Collected data
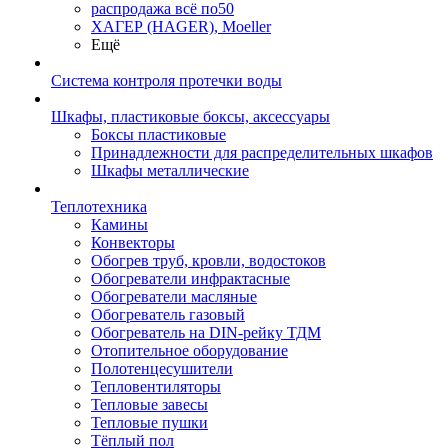
распродажа всё по50
ХАГЕР (HAGER), Moeller
Ещё
Система контроля протечки воды
Шкафы, пластиковые боксы, аксессуары
Боксы пластиковые
Принадлежности для распределительных шкафов
Шкафы металлические
Теплотехника
Камины
Конвекторы
Обогрев труб, кровли, водостоков
Обогреватели инфрактасные
Обогреватели масляные
Обогреватель газовый
Обогреватель на DIN-рейку ТДМ
Отопительное оборудование
Полотенцесушители
Тепловентиляторы
Тепловые завесы
Тепловые пушки
Тёплый пол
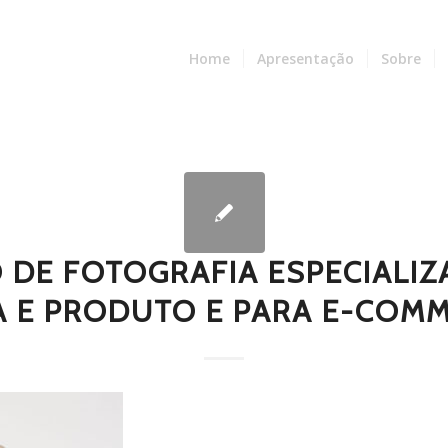
Home
Apresentação
Sobre
O DE FOTOGRAFIA ESPECIALI
 E PRODUTO E PARA E-COMM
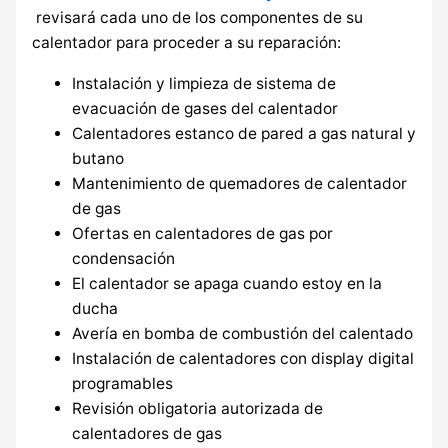
revisará cada uno de los componentes de su
calentador para proceder a su reparación:
Instalación y limpieza de sistema de
evacuación de gases del calentador
Calentadores estanco de pared a gas natural y
butano
Mantenimiento de quemadores de calentador
de gas
Ofertas en calentadores de gas por
condensación
El calentador se apaga cuando estoy en la
ducha
Avería en bomba de combustión del calentado
Instalación de calentadores con display digital
programables
Revisión obligatoria autorizada de
calentadores de gas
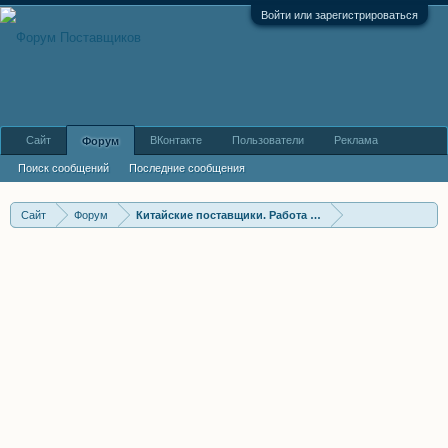
Войти или зарегистрироваться
Сайт
ВКонтакте
Пользователи
Реклама
Форум
Поиск сообщений
Последние сообщения
Сайт
Форум
Китайские поставщики. Работа с Китаем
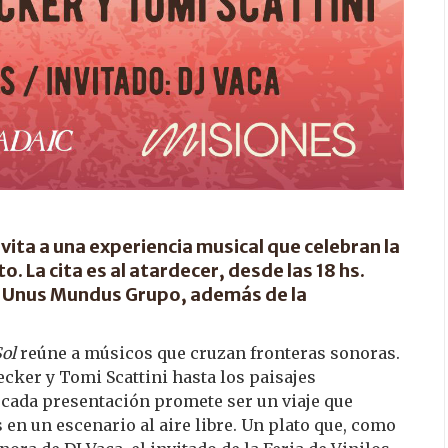
vita a una experiencia musical que celebran la
. La cita es al atardecer, desde las 18 hs.
y Unus Mundus Grupo, además de la
Sol
reúne a músicos que cruzan fronteras sonoras.
cker y Tomi Scattini hasta los paisajes
cada presentación promete ser un viaje que
 en un escenario al aire libre. Un plato que, como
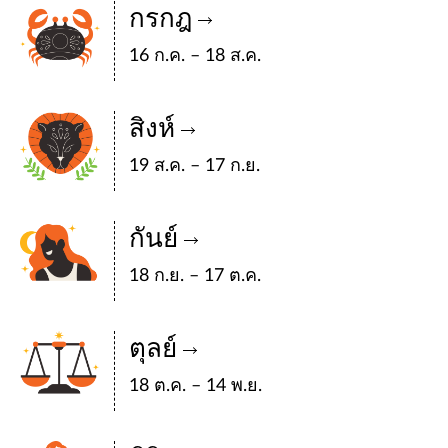
กรกฎ
16 ก.ค. – 18 ส.ค.
สิงห์
19 ส.ค. – 17 ก.ย.
กันย์
18 ก.ย. – 17 ต.ค.
ตุลย์
18 ต.ค. – 14 พ.ย.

Exercise prompt >>
Filter the entries above down to the lines that contain "Шкафы".

Reply >>
Шкафы, пластиковые боксы, аксессуары
Шкафы металлические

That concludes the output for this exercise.